- WORK ORDER
The first line of the entries and each line after it, through the one that contains "Matériel de sablage (159, 2427)", are to be duplicated exactly; no picture belongs in the copy.

#### RECORDS FOR THE TASK ####

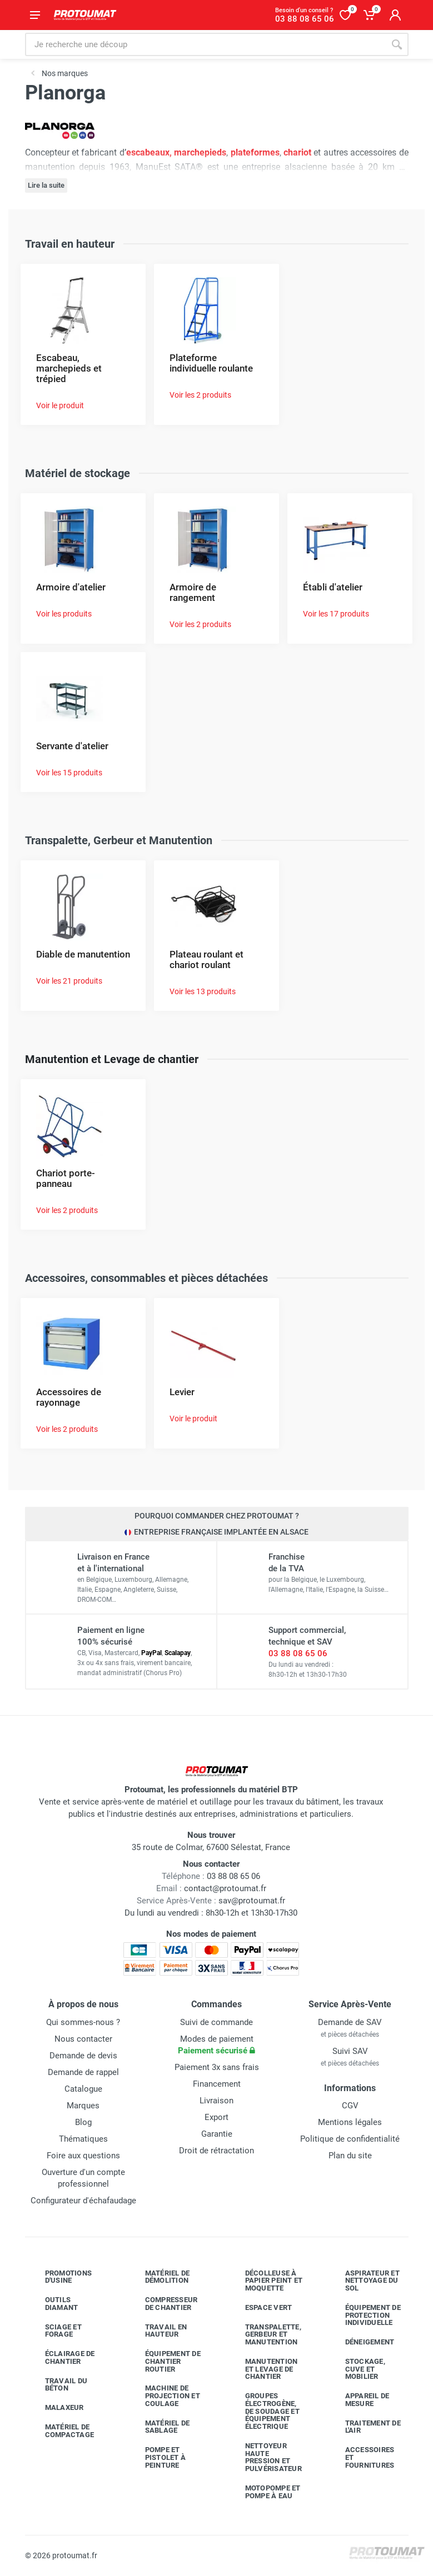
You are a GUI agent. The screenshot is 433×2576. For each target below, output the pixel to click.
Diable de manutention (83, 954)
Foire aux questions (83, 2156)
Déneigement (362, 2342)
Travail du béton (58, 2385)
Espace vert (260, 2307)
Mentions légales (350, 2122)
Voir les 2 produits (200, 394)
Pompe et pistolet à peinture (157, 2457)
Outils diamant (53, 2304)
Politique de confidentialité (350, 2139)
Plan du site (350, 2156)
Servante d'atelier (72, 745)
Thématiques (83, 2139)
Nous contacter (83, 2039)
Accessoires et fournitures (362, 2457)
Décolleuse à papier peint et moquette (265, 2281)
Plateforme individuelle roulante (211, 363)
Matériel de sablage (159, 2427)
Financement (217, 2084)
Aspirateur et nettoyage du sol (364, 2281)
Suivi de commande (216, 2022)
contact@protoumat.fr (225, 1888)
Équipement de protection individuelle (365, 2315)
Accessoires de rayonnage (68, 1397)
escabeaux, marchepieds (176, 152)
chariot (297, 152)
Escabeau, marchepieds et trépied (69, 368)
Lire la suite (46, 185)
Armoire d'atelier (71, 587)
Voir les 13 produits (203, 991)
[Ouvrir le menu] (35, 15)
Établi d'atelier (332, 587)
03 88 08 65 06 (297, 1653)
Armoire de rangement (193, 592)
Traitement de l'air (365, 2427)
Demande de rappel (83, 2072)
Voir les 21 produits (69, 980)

####

- SOLUTION
You are a GUI agent. The screenshot is 433×2576. For each target below, output the pixel to click.
Diable de manutention (83, 954)
Foire aux questions (83, 2156)
Déneigement (362, 2342)
Travail du béton (58, 2385)
Espace vert (260, 2307)
Mentions légales (350, 2122)
Voir les 2 produits (200, 394)
Pompe et pistolet à peinture (157, 2457)
Outils diamant (53, 2304)
Politique de confidentialité (350, 2139)
Plan du site (350, 2156)
Servante d'atelier (72, 745)
Thématiques (83, 2139)
Nous contacter (83, 2039)
Accessoires et fournitures (362, 2457)
Décolleuse à papier peint et moquette (265, 2281)
Plateforme individuelle roulante (211, 363)
Matériel de sablage (159, 2427)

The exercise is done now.